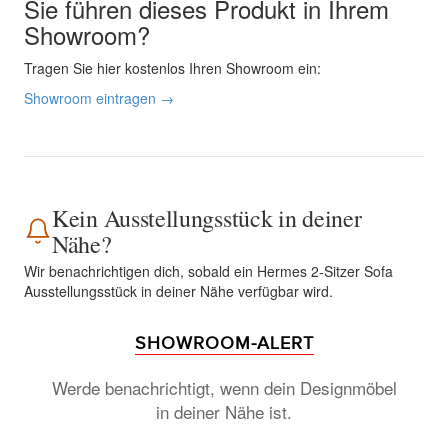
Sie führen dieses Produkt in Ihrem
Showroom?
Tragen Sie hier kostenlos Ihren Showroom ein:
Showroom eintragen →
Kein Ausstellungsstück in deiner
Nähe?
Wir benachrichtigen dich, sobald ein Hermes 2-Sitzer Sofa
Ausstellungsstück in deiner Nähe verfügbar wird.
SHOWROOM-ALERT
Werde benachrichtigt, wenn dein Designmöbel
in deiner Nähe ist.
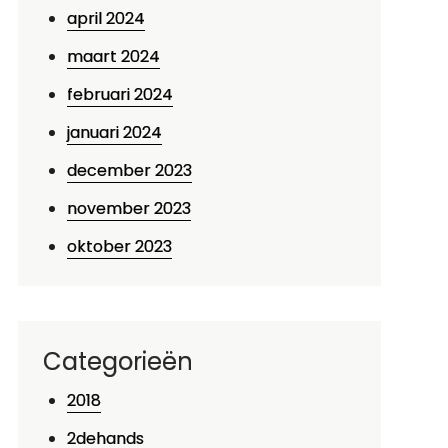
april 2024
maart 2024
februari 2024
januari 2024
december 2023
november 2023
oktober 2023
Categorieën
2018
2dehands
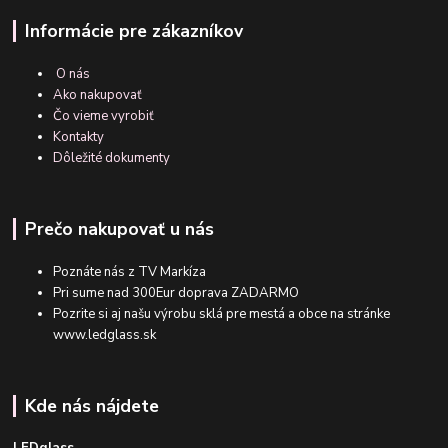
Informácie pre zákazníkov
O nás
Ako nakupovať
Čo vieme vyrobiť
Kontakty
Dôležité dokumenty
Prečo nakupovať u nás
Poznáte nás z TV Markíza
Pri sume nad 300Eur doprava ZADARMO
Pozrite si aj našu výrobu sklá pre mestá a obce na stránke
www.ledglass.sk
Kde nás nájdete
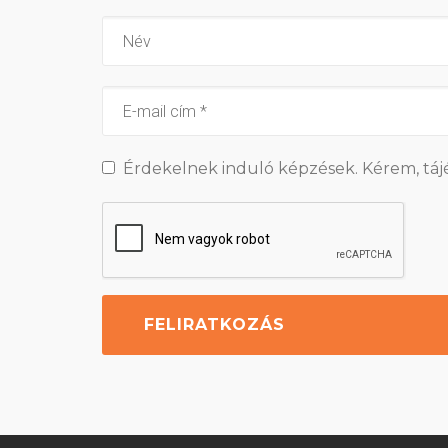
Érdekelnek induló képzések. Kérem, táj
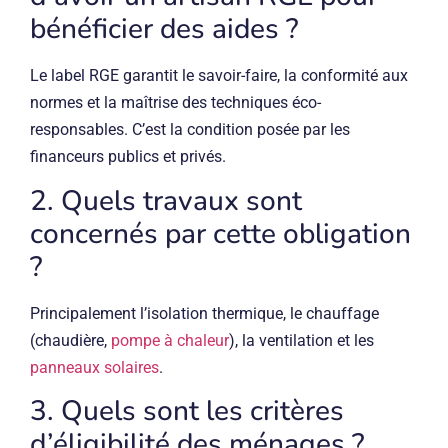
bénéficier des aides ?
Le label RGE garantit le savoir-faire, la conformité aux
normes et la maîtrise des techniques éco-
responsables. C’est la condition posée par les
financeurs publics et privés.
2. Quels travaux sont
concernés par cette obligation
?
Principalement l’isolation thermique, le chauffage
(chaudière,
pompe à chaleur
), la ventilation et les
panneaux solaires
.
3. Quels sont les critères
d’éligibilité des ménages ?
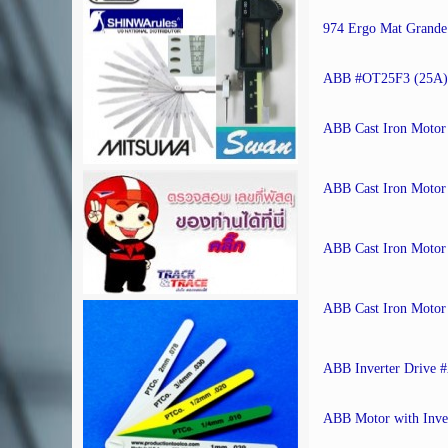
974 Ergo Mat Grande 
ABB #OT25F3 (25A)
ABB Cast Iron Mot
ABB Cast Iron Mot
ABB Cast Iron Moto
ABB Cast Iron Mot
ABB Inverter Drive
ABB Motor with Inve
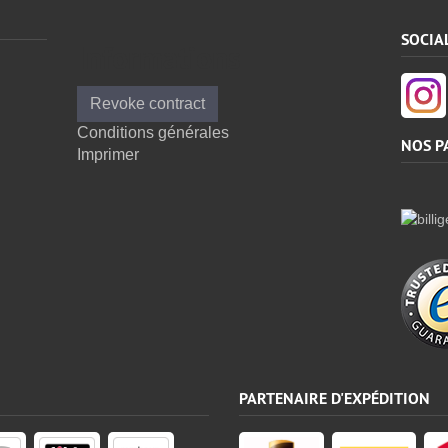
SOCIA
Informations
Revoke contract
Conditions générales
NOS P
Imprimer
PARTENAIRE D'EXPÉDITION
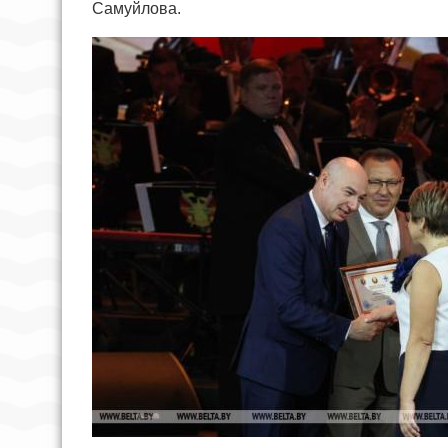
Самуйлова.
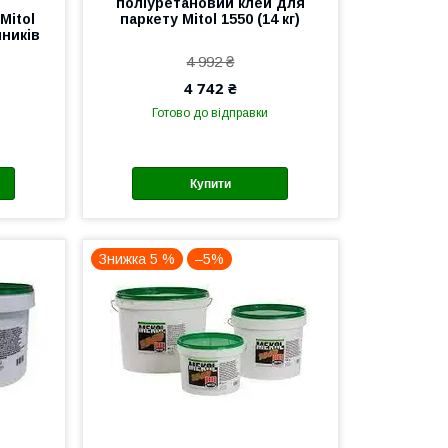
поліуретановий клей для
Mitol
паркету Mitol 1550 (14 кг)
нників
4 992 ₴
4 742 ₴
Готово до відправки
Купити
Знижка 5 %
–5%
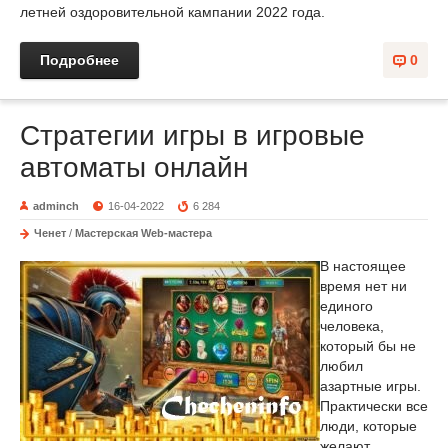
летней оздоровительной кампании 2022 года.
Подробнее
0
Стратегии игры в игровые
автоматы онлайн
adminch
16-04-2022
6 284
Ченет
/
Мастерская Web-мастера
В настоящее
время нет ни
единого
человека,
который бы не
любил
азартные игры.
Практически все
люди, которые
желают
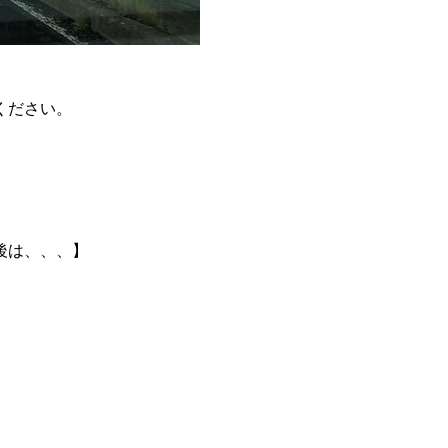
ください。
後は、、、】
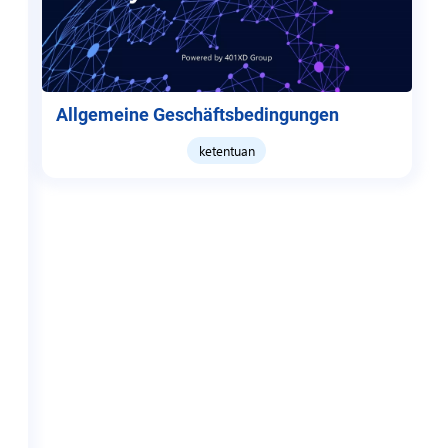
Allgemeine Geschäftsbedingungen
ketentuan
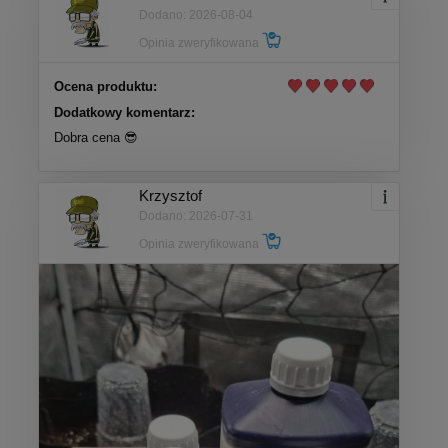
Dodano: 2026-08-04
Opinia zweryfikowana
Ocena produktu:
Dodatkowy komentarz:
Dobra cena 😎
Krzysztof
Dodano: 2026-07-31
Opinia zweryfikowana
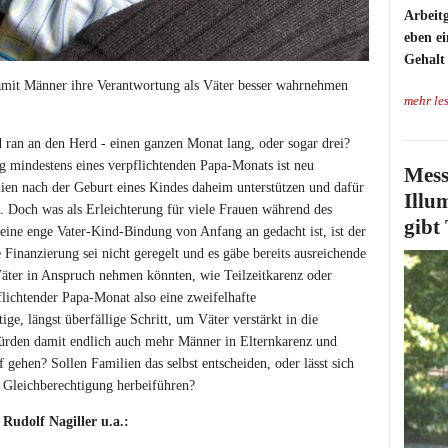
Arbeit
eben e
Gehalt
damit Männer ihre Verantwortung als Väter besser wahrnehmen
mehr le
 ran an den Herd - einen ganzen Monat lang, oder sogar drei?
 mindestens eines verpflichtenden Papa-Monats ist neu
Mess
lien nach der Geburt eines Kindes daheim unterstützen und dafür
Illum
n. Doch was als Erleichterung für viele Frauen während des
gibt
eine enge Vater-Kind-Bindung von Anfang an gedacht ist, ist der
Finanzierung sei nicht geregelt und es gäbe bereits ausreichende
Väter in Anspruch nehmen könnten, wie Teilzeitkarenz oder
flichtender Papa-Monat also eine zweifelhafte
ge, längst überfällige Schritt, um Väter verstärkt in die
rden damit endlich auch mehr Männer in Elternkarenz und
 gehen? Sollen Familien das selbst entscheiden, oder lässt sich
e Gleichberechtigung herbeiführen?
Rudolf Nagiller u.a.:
- - -
From the entries above, collect every line with the string "sont" in it.

▸ **Solution**
2. Quels travaux sont
3. Quels sont les critères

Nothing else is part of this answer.